**What is needed**
What lines in the data hold the string "Expressions"? Show them.

------ Listed entries ------

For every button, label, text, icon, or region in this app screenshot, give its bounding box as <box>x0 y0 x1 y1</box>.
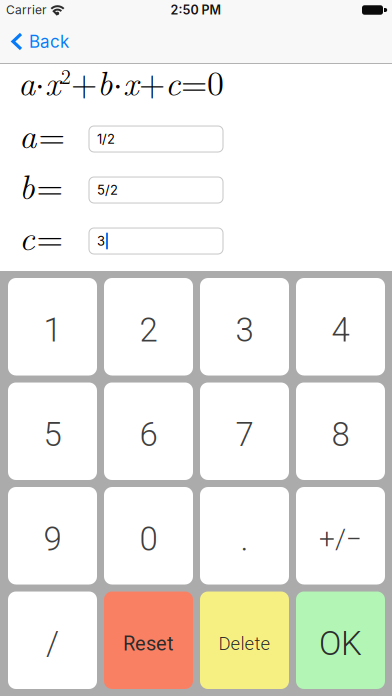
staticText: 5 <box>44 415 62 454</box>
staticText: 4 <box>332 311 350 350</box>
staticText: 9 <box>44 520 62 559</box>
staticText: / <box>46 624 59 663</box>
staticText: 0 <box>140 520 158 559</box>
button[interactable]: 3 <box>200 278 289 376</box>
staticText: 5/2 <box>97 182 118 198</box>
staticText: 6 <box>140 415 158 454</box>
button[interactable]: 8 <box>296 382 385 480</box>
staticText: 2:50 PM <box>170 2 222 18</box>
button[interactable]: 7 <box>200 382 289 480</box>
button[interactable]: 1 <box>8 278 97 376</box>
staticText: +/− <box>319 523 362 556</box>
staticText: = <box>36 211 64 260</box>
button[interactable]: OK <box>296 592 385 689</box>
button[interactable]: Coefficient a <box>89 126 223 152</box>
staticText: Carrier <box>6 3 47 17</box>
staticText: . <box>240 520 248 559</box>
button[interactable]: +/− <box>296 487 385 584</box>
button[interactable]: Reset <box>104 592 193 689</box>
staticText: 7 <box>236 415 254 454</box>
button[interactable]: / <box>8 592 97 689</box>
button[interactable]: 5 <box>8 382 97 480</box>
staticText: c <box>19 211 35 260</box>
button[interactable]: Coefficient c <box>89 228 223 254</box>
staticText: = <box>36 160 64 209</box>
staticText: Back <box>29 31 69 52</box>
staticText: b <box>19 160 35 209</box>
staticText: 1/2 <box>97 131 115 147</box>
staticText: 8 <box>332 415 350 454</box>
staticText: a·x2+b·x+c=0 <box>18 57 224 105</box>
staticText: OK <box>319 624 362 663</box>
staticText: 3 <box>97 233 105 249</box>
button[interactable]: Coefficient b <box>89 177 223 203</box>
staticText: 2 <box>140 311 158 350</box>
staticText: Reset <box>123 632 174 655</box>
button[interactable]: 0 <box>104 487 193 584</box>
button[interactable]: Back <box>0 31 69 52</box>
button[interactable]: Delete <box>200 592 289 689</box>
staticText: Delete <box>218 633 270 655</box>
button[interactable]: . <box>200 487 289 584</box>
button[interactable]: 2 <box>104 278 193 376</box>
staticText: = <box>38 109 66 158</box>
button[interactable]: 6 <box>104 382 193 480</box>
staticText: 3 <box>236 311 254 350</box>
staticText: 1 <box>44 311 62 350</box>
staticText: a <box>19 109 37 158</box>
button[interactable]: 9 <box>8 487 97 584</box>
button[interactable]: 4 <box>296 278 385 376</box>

------
------ Listed entries ------

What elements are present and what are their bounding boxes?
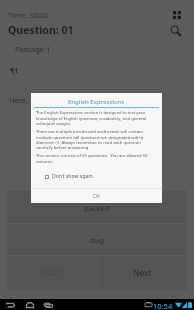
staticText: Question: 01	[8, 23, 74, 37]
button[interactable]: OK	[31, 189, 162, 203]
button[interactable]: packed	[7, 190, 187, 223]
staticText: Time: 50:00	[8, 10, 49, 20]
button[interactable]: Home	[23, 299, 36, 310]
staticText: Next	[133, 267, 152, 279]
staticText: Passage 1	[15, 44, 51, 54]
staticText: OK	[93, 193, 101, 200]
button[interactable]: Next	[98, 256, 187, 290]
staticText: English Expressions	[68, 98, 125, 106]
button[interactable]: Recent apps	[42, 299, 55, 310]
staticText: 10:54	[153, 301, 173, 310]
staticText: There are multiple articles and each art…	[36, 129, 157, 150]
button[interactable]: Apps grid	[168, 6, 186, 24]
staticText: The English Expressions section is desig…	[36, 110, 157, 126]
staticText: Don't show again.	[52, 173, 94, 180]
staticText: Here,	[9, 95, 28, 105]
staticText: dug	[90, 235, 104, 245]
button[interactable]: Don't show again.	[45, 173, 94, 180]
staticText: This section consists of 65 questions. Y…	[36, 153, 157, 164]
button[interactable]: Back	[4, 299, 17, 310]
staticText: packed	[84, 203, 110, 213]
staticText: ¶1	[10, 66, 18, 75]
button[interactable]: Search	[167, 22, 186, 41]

------
------ Listed entries ------

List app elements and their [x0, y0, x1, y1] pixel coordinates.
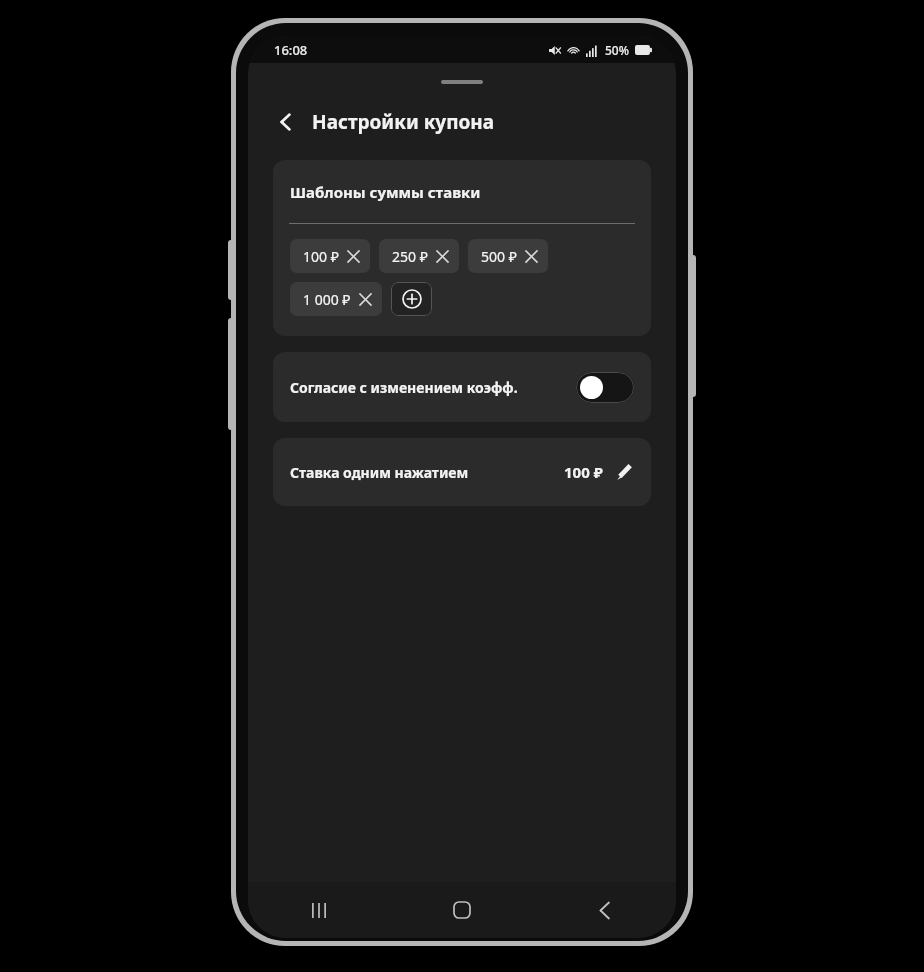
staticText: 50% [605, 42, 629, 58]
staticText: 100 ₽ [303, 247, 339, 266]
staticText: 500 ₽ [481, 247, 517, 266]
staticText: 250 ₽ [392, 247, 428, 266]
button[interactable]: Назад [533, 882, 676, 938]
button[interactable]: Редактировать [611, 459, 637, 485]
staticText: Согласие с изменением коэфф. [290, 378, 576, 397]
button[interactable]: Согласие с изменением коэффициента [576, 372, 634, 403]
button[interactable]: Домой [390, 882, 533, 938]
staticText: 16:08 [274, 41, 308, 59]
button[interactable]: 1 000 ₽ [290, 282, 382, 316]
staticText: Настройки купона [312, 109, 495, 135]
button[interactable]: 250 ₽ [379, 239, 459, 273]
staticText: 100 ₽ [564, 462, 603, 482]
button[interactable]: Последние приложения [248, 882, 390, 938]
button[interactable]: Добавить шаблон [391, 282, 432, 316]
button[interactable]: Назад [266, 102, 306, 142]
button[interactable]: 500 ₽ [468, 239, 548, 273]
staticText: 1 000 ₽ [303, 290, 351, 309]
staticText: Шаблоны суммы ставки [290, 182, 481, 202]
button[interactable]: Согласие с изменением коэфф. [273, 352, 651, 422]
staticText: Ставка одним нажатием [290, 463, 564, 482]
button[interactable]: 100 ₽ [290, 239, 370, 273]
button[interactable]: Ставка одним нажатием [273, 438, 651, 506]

------

**Answer section**
staticText: English Expressions	[68, 98, 125, 106]
staticText: The English Expressions section is desig…	[36, 110, 157, 126]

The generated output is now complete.